Bien que structuré autour de différentes thématiques, le questionnaire reste relativement libre sur la forme et la discussion offre la liberté d’approfondir les sujets qui nous ont paru centraux. Dans la mesure du possible, le matériel collecté a été mis au propre après chaque entretien ou le lendemain. Les propos de nos interlocuteurs, utilisés en citant leurs initiales entre parenthèse dans notre analyse, ont été mis en perspective avec les enjeux spécifiques et généraux pré-identifiés. Au sein d’une approche qualitative, ce n’est pas la fréquence d’un propos qui en fait la valeur, et chaque information, même isolée, a été consignée et prise en compte dans la formulation finale des enjeux.

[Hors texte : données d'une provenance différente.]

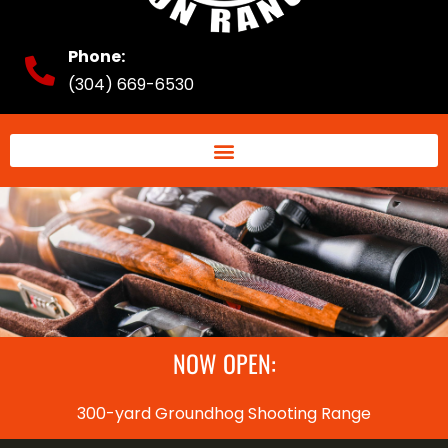
Phone:
(304) 669-6530
NOW OPEN:
300-yard Groundhog Shooting Range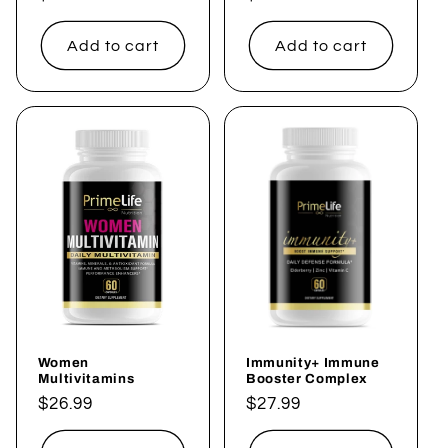
price
price
Add to cart
Add to cart
Women
Immunity+ Immune
Multivitamins
Booster Complex
Regular
$26.99
Regular
$27.99
price
price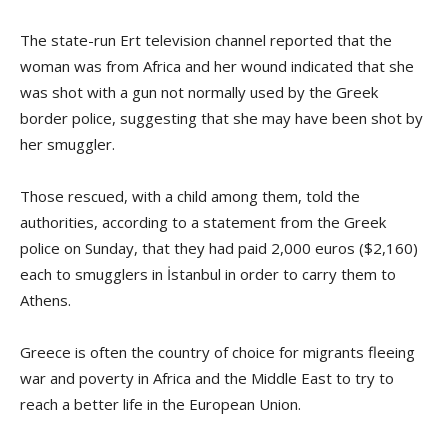
The state-run Ert television channel reported that the
woman was from Africa and her wound indicated that she
was shot with a gun not normally used by the Greek
border police, suggesting that she may have been shot by
her smuggler.
Those rescued, with a child among them, told the
authorities, according to a statement from the Greek
police on Sunday, that they had paid 2,000 euros ($2,160)
each to smugglers in İstanbul in order to carry them to
Athens.
Greece is often the country of choice for migrants fleeing
war and poverty in Africa and the Middle East to try to
reach a better life in the European Union.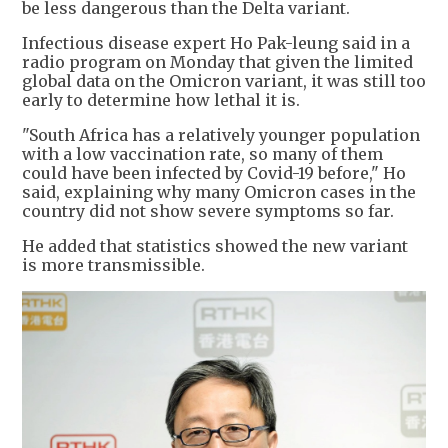
be less dangerous than the Delta variant.
Infectious disease expert Ho Pak-leung said in a
radio program on Monday that given the limited
global data on the Omicron variant, it was still too
early to determine how lethal it is.
"South Africa has a relatively younger population
with a low vaccination rate, so many of them
could have been infected by Covid-19 before," Ho
said, explaining why many Omicron cases in the
country did not show severe symptoms so far.
He added that statistics showed the new variant
is more transmissible.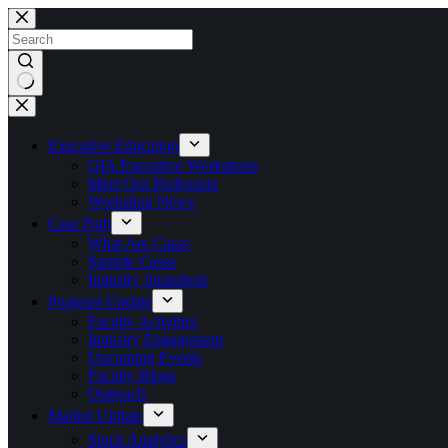
Skip
to
content
No
results
Executive Education
QIA Executive Workshops
Meet Our Professors
Workshop News
Case Hub
What Are Cases
Sample Cases
Industry Snapshots
Program Update
Faculty Activities
Industry Engagement
Upcoming Events
Faculty Blogs
Outreach
Market Update
Stock Analytics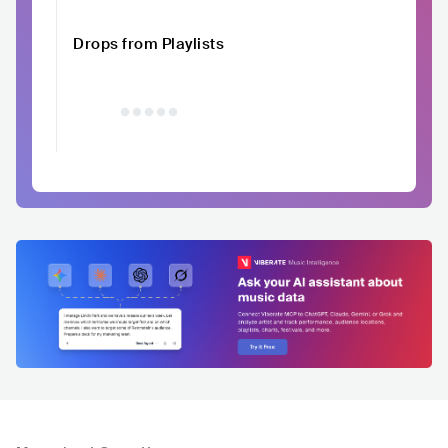
Drops from Playlists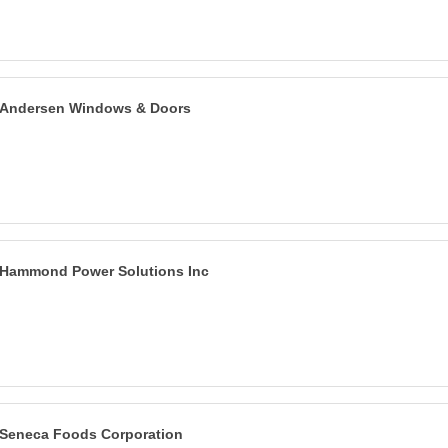
Andersen Windows & Doors
Hammond Power Solutions Inc
Seneca Foods Corporation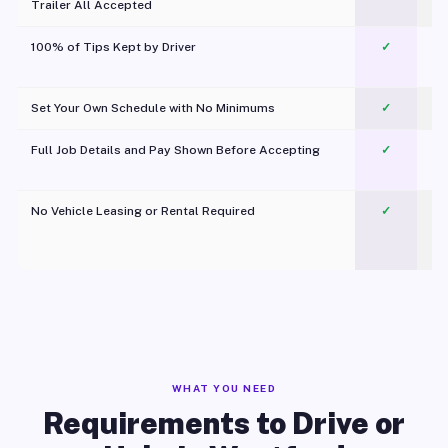
Trailer All Accepted
100% of Tips Kept by Driver
✓
Pl
Set Your Own Schedule with No Minimums
✓
Full Job Details and Pay Shown Before Accepting
✓
O
No Vehicle Leasing or Rental Required
✓
WHAT YOU NEED
Requirements to Drive or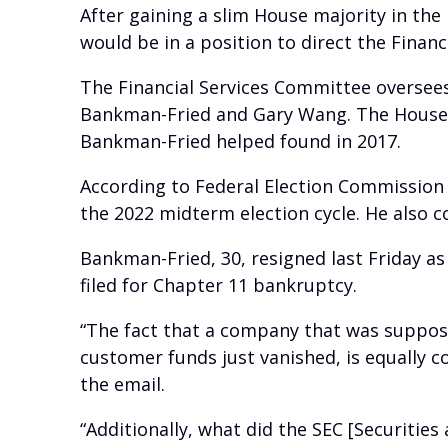
After gaining a slim House majority in the
would be in a position to direct the Finan
The Financial Services Committee oversee
Bankman-Fried and Gary Wang. The House 
Bankman-Fried helped found in 2017.
According to Federal Election Commission
the 2022 midterm election cycle. He also c
Bankman-Fried, 30, resigned last Friday as 
filed for Chapter 11 bankruptcy.
“The fact that a company that was supposedl
customer funds just vanished, is equally c
the email.
“Additionally, what did the SEC [Securitie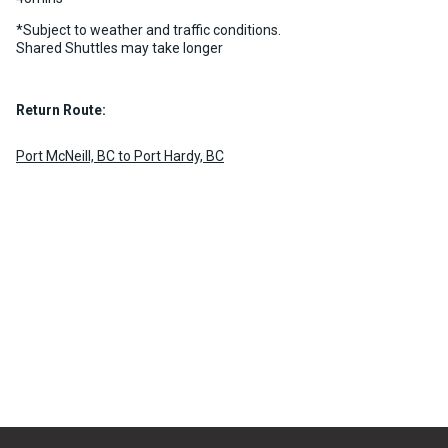
*Subject to weather and traffic conditions.
Shared Shuttles may take longer
Return Route:
Port McNeill, BC to Port Hardy, BC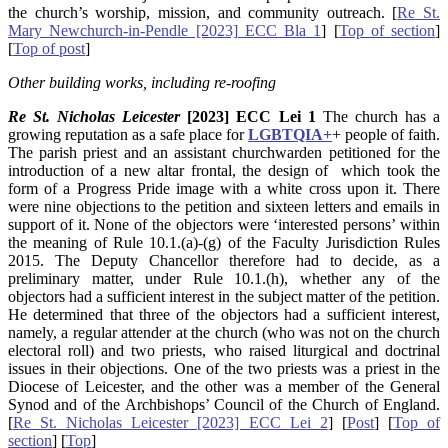
the church’s worship, mission, and community outreach. [
Re St.
Mary Newchurch-in-Pendle [2023] ECC Bla 1
] [
Top of section
]
[
Top of post
]
Other building works, including re-roofing
Re St. Nicholas Leicester
[2023] ECC Lei 1
The church has a
growing reputation as a safe place for
LGBTQIA+
+ people of faith.
The parish priest and an assistant churchwarden petitioned for the
introduction of a new altar frontal, the design of which took the
form of a Progress Pride image with a white cross upon it. There
were nine objections to the petition and sixteen letters and emails in
support of it. None of the objectors were ‘interested persons’ within
the meaning of Rule 10.1.(a)-(g) of the Faculty Jurisdiction Rules
2015. The Deputy Chancellor therefore had to decide, as a
preliminary matter, under Rule 10.1.(h), whether any of the
objectors had a sufficient interest in the subject matter of the petition.
He determined that three of the objectors had a sufficient interest,
namely, a regular attender at the church (who was not on the church
electoral roll) and two priests, who raised liturgical and doctrinal
issues in their objections. One of the two priests was a priest in the
Diocese of Leicester, and the other was a member of the General
Synod and of the Archbishops’ Council of the Church of England.
[
Re St. Nicholas Leicester [2023] ECC Lei 2
] [
Post
] [
Top of
section
] [
Top
]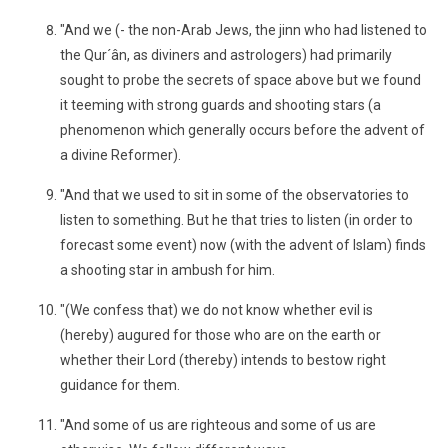
"And we (- the non-Arab Jews, the jinn who had listened to
the Qur´ân, as diviners and astrologers) had primarily
sought to probe the secrets of space above but we found
it teeming with strong guards and shooting stars (a
phenomenon which generally occurs before the advent of
a divine Reformer).
"And that we used to sit in some of the observatories to
listen to something. But he that tries to listen (in order to
forecast some event) now (with the advent of Islam) finds
a shooting star in ambush for him.
"(We confess that) we do not know whether evil is
(hereby) augured for those who are on the earth or
whether their Lord (thereby) intends to bestow right
guidance for them.
"And some of us are righteous and some of us are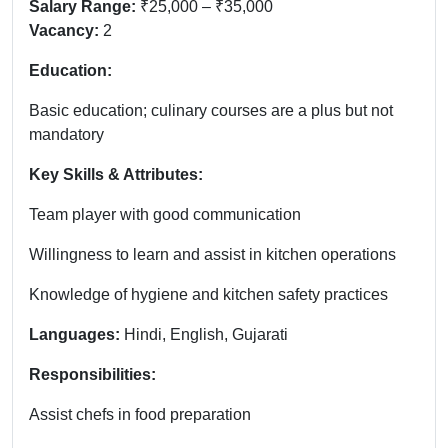
Salary Range:
₹25,000 – ₹35,000
Vacancy:
2
Education:
Basic education; culinary courses are a plus but not
mandatory
Key Skills & Attributes:
Team player with good communication
Willingness to learn and assist in kitchen operations
Knowledge of hygiene and kitchen safety practices
Languages:
Hindi, English, Gujarati
Responsibilities:
Assist chefs in food preparation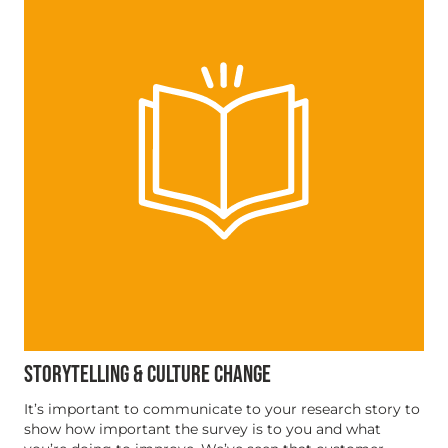
STORYTELLING & CULTURE CHANGE
It’s important to communicate to your research story to
show how important the survey is to you and what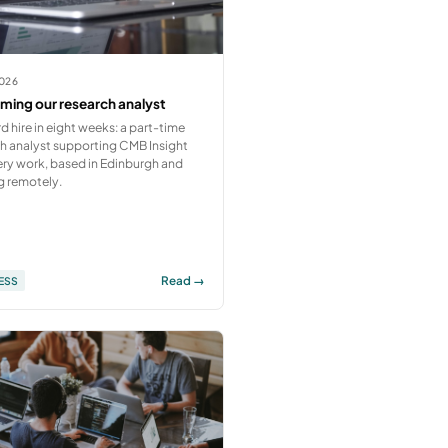
2026
ing our research analyst
rd hire in eight weeks: a part-time
h analyst supporting CMB Insight
ry work, based in Edinburgh and
g remotely.
Read →
ESS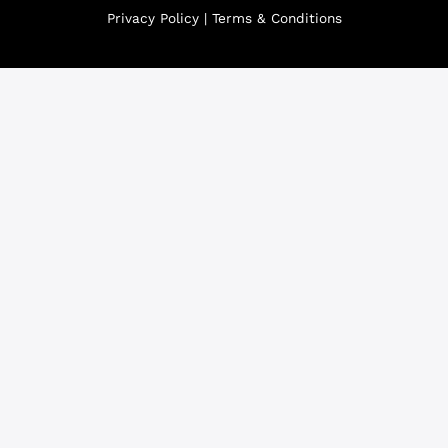
Privacy Policy
|
Terms & Conditions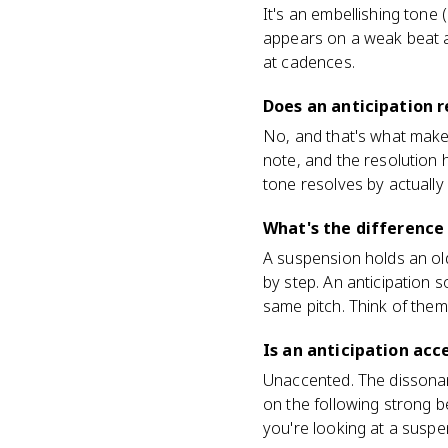
It's an embellishing tone
appears on a weak beat 
at cadences.
Does an anticipation r
No, and that's what make
note, and the resolution
tone resolves by actually
What's the difference
A suspension holds an ol
by step. An anticipation 
same pitch. Think of them
Is an anticipation ac
Unaccented. The dissonan
on the following strong b
you're looking at a suspe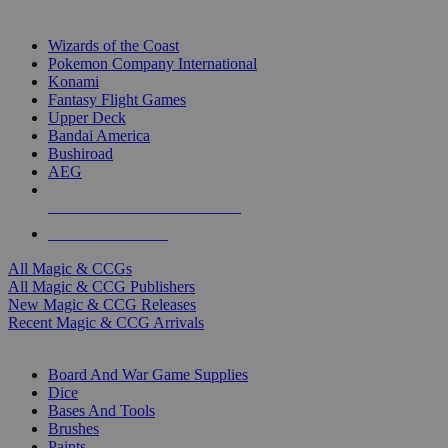
TOP MAGIC & CCG PUBLISHERS
Wizards of the Coast
Pokemon Company International
Konami
Fantasy Flight Games
Upper Deck
Bandai America
Bushiroad
AEG
ALL MAGIC & CCG PUBLISHERS
ALL MAGIC & CCGS
All Magic & CCGs
All Magic & CCG Publishers
New Magic & CCG Releases
Recent Magic & CCG Arrivals
DICE & SUPPLY SUB-CATEGORIES
Board And War Game Supplies
Dice
Bases And Tools
Brushes
Paints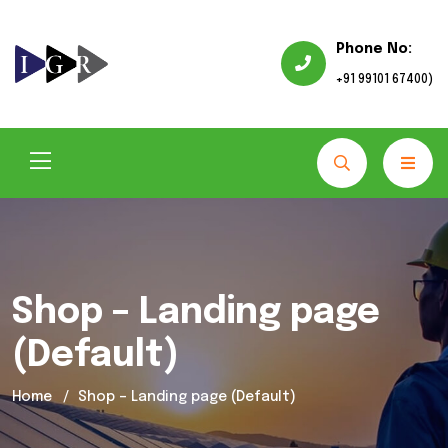
Phone No:
+91 99101 67400)
Shop – Landing page
(Default)
Home
Shop – Landing page (Default)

Ces entretiens nous ont permis d’essayer de faire ressortir un état des lieux initial et de « reconstituer l’historique du processus, à travers la visions qu’en avaient les

représentants des différentes catégories » (Beuret, 2006). Afin de ne pas être

enfermé dans un réseau qui serait un simple jeu d’acteurs, nous avons essayé d’« utiliser plusieurs portes d’entrée ». Ces entretiens semi-directifs nous offrent la possibilité d’avoir des éclairages qui vont ébranler le questionnement de départ mais également confirmer la nécessité de la problématique proposée.